DATASET RECORDS START

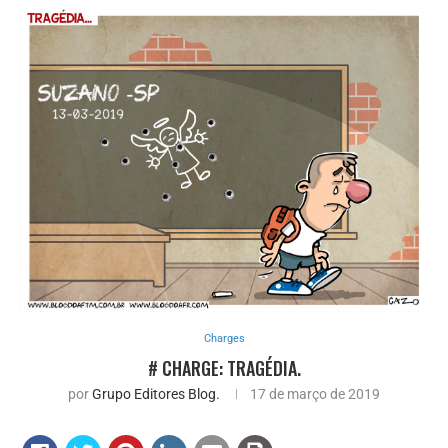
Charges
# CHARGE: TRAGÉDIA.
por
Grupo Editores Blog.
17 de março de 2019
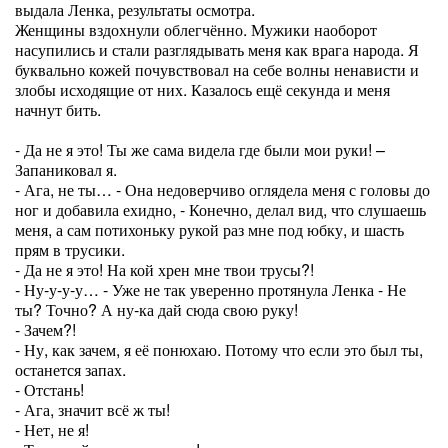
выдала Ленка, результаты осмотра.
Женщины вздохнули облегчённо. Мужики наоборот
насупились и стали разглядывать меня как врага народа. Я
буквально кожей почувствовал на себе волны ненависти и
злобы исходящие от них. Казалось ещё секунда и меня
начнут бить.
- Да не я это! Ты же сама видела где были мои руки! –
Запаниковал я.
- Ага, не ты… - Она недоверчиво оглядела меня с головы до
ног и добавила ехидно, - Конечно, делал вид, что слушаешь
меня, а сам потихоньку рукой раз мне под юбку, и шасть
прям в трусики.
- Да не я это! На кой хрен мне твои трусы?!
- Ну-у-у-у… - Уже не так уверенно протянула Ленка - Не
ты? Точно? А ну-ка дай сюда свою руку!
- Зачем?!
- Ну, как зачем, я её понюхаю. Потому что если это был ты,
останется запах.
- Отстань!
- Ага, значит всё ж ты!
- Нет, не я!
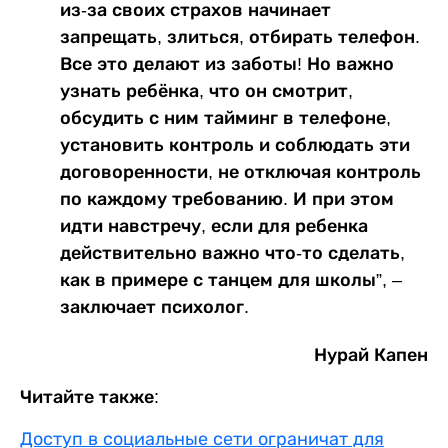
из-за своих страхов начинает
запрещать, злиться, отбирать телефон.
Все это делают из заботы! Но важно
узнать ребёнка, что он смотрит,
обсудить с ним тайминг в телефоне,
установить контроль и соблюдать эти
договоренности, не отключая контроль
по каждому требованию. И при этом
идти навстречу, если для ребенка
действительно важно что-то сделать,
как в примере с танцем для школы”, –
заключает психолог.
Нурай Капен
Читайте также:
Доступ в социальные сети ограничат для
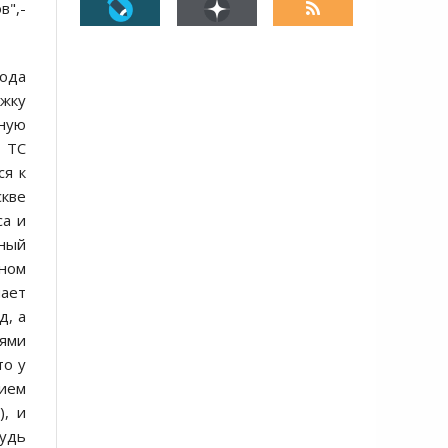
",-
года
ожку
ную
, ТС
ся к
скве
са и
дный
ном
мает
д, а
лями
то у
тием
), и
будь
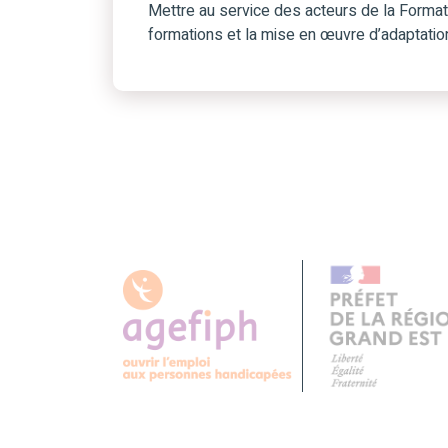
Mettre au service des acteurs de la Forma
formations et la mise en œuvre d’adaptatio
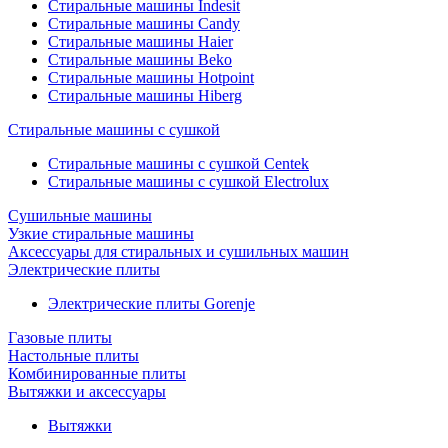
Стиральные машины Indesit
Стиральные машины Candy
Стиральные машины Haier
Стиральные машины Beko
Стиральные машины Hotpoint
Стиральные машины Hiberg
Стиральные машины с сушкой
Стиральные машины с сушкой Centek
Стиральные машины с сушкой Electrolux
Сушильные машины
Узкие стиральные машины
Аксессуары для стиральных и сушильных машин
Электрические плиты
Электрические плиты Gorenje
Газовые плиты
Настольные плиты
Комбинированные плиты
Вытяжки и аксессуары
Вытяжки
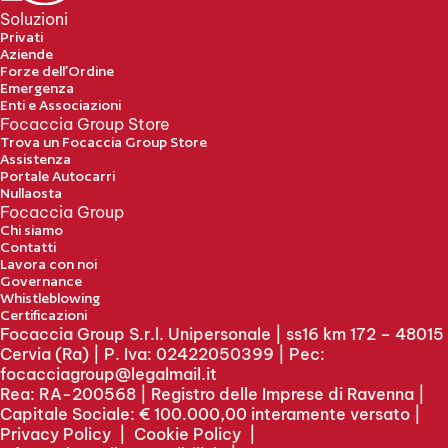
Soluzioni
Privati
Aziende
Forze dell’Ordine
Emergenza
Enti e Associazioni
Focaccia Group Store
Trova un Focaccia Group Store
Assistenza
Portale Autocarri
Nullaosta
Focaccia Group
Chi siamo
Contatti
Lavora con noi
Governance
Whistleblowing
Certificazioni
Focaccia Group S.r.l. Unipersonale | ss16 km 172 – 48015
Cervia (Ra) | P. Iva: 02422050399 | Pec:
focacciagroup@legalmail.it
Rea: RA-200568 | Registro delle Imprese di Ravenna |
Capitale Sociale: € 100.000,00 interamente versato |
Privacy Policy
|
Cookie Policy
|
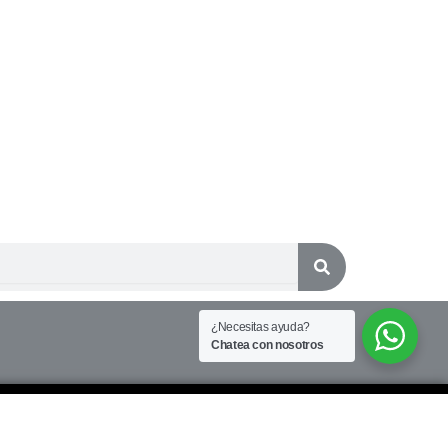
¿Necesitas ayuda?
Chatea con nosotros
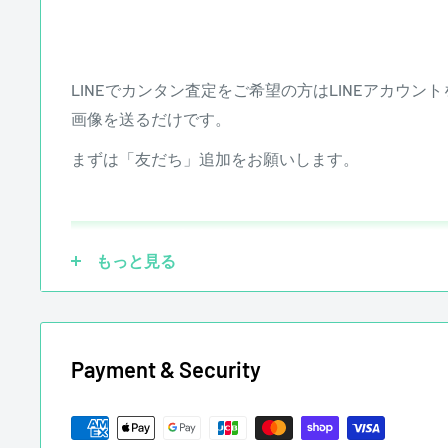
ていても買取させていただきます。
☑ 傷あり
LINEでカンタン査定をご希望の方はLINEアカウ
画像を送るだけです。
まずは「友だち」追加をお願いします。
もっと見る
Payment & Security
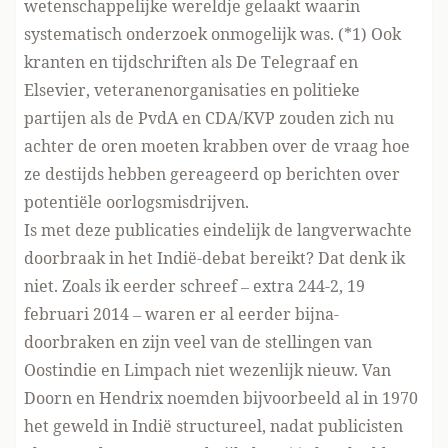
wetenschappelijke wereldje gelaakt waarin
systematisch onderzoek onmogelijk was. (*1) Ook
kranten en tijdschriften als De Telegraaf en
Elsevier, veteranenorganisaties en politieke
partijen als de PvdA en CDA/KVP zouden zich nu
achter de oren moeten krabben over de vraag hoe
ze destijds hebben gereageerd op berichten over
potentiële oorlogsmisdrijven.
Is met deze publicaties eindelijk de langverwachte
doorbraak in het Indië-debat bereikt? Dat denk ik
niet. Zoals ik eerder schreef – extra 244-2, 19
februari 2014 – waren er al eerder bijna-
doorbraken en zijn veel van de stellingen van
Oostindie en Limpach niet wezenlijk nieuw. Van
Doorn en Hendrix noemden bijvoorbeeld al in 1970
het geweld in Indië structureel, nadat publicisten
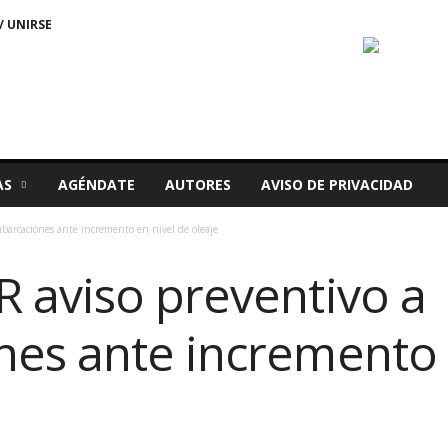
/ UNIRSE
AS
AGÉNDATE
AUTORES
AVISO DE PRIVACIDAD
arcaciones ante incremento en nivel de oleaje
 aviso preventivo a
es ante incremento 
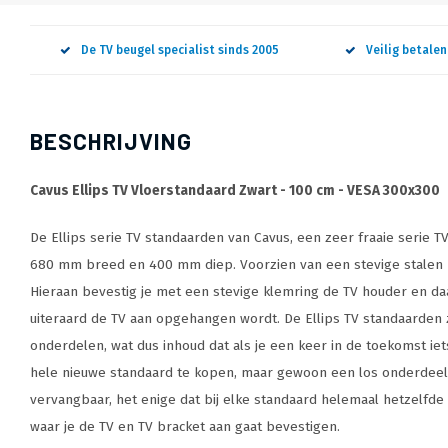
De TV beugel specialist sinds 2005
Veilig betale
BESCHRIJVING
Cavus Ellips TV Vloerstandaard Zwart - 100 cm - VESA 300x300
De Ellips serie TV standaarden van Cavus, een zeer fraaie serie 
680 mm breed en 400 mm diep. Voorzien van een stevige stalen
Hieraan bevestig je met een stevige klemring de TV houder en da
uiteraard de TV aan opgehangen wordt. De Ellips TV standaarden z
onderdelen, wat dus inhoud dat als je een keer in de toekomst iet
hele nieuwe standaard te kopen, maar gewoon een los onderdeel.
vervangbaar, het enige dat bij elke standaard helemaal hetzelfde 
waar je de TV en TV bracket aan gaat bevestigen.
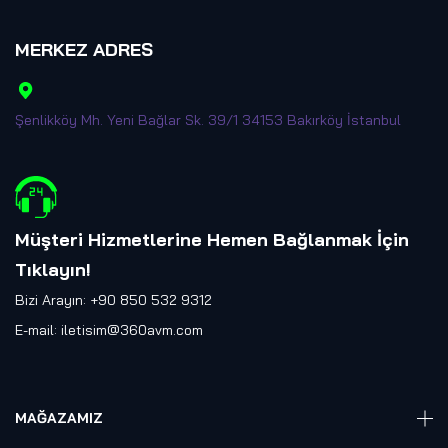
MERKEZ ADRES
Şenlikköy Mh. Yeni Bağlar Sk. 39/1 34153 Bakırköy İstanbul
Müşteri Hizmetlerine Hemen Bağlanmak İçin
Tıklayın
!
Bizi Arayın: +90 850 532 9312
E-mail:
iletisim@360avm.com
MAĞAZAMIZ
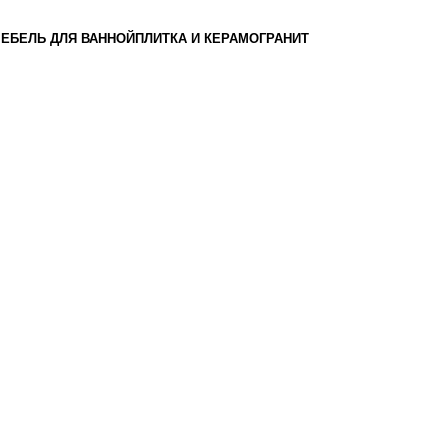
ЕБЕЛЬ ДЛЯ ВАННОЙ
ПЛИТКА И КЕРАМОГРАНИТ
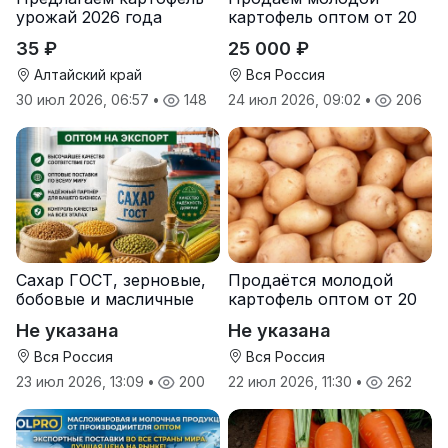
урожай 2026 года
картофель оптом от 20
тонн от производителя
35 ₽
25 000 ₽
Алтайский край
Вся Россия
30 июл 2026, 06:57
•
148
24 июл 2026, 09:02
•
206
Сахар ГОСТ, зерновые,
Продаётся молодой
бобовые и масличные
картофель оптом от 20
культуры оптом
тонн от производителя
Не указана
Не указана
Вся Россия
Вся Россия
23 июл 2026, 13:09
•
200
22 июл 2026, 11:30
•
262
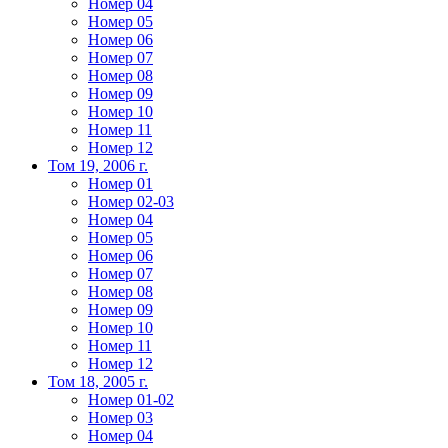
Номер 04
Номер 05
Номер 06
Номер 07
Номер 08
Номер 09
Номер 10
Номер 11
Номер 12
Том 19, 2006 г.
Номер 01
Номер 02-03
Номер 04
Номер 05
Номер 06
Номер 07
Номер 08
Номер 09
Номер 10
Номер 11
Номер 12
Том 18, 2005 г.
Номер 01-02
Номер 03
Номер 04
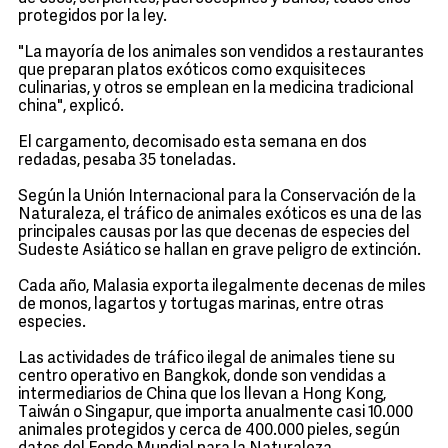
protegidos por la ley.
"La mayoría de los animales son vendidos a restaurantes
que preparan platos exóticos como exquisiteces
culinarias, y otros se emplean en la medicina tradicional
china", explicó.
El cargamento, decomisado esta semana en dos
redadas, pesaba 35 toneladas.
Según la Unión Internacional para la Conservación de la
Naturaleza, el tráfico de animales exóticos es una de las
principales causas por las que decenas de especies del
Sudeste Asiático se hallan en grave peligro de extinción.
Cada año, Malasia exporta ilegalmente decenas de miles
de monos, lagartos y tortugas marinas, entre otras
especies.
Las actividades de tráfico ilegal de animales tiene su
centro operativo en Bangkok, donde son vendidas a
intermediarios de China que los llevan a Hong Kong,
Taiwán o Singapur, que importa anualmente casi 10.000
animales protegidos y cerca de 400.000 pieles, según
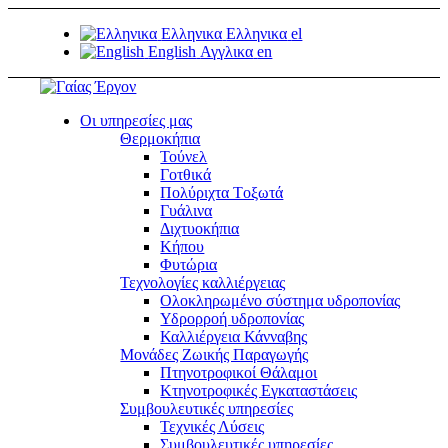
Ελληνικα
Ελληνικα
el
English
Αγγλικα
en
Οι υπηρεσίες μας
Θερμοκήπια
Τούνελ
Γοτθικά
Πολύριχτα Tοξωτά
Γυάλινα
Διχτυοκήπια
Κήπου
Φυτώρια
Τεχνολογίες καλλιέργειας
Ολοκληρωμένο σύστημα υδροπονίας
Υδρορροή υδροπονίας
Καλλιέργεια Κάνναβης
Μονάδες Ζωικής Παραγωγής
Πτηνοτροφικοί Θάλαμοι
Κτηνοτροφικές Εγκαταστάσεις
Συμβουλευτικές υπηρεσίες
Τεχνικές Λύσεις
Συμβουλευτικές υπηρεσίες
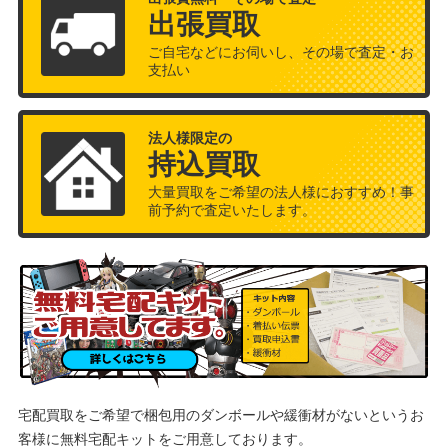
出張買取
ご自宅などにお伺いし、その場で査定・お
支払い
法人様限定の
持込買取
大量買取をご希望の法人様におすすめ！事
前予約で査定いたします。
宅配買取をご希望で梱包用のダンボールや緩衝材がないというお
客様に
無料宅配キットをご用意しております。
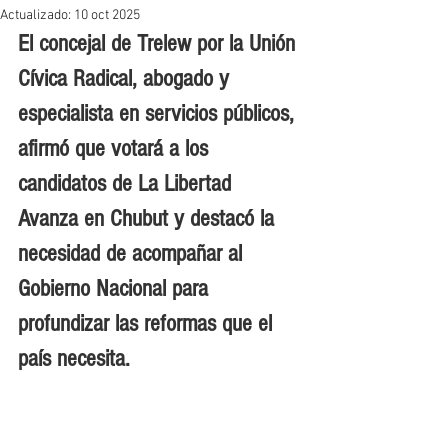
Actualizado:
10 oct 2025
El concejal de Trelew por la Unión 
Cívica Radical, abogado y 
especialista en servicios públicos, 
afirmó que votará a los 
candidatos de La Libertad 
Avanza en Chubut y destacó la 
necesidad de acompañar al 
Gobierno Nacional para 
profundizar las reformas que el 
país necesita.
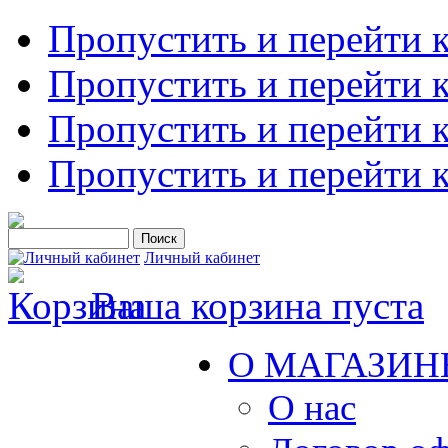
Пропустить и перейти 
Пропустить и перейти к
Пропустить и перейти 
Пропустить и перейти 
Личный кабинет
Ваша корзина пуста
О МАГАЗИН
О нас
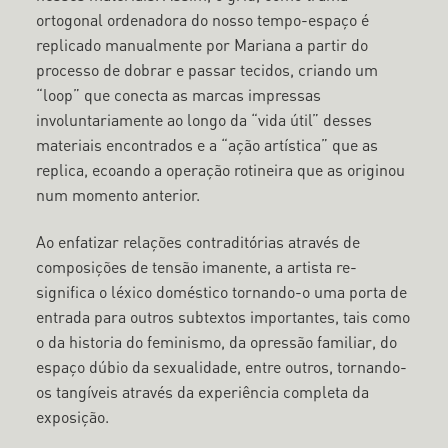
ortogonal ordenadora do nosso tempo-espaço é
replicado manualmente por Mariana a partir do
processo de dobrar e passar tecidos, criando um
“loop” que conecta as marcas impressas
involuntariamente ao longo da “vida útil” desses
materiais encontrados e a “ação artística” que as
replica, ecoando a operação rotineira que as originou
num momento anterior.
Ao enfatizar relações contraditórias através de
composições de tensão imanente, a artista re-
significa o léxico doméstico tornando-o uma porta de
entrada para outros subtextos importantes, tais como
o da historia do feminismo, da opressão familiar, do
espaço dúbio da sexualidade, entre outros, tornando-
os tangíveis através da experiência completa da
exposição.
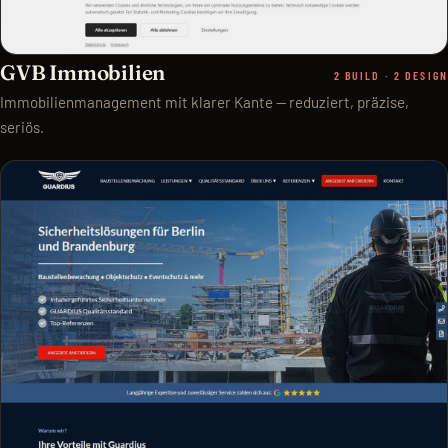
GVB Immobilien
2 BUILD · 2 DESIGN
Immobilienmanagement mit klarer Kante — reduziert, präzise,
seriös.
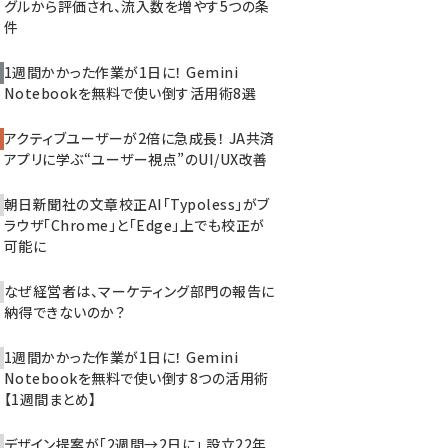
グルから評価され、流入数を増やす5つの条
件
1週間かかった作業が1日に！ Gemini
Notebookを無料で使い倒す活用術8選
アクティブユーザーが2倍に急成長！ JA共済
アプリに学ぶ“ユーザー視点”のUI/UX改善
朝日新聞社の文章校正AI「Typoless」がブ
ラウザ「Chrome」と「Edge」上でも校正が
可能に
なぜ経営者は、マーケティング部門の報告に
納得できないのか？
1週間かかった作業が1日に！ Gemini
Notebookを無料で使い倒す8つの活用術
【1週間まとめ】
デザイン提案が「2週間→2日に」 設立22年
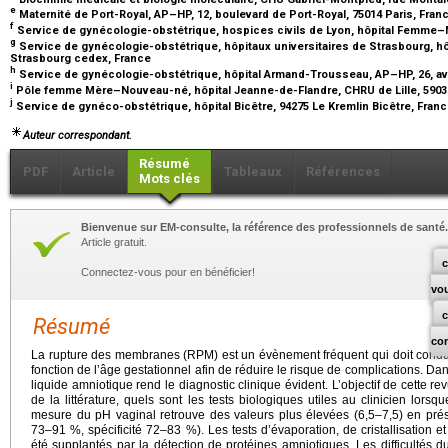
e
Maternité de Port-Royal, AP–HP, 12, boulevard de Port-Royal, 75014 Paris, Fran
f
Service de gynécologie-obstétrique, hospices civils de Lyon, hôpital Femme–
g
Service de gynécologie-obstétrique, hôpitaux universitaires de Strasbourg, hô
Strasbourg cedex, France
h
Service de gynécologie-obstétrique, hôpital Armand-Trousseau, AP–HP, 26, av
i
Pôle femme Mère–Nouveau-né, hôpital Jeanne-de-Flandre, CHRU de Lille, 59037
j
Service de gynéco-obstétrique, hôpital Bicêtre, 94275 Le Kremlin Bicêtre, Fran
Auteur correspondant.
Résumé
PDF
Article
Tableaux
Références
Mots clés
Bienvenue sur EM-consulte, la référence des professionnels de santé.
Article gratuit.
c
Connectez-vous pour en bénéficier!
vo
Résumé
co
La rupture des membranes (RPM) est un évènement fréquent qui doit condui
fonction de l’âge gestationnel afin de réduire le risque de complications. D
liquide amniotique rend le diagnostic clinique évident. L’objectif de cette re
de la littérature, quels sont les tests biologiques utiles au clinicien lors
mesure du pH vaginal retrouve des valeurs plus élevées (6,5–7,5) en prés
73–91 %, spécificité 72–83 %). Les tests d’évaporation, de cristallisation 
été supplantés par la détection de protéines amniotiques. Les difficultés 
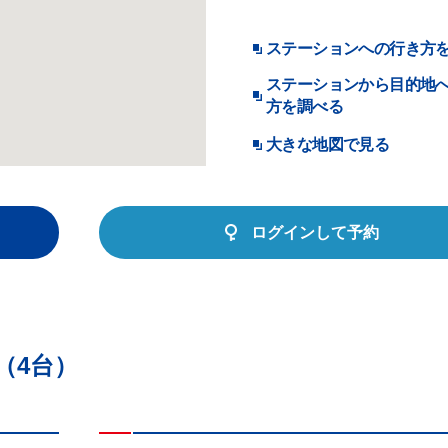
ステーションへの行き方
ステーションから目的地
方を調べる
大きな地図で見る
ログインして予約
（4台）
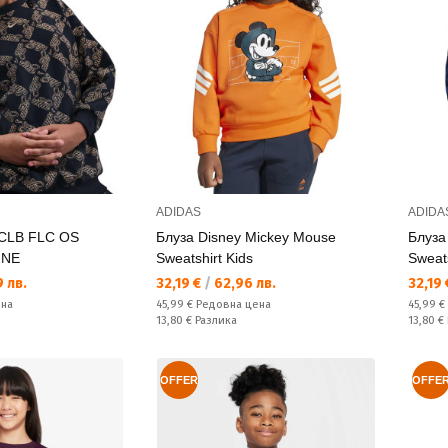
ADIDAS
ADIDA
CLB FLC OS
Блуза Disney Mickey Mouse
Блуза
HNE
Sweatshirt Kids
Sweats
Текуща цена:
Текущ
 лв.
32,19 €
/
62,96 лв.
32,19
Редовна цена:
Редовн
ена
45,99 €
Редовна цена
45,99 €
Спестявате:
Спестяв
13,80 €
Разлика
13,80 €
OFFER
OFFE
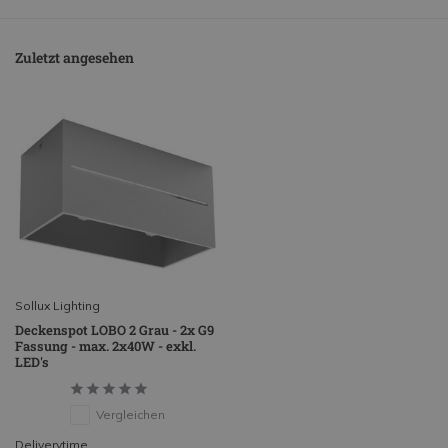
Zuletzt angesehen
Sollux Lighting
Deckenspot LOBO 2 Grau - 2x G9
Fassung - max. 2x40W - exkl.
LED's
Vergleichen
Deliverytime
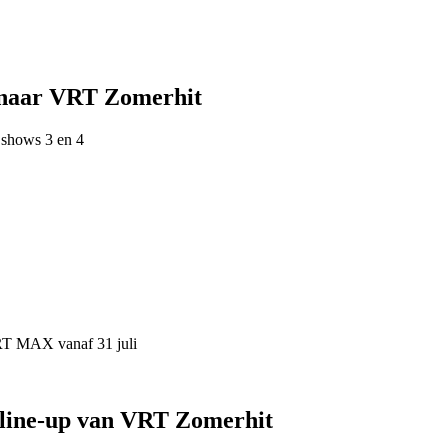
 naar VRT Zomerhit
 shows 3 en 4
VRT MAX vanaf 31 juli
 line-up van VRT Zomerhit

DATASET RECORDS END

DIRECTIONS FOR THIS TASK ▸ Wherever a line in the data above contains the word "gynécologie", copy that line.

TASK SOLUTION ▸
Service de gynécologie-obstétrique, hospices civils de Lyon, hôpital Femme–
Service de gynécologie-obstétrique, hôpitaux universitaires de Strasbourg, hô
Service de gynécologie-obstétrique, hôpital Armand-Trousseau, AP–HP, 26, av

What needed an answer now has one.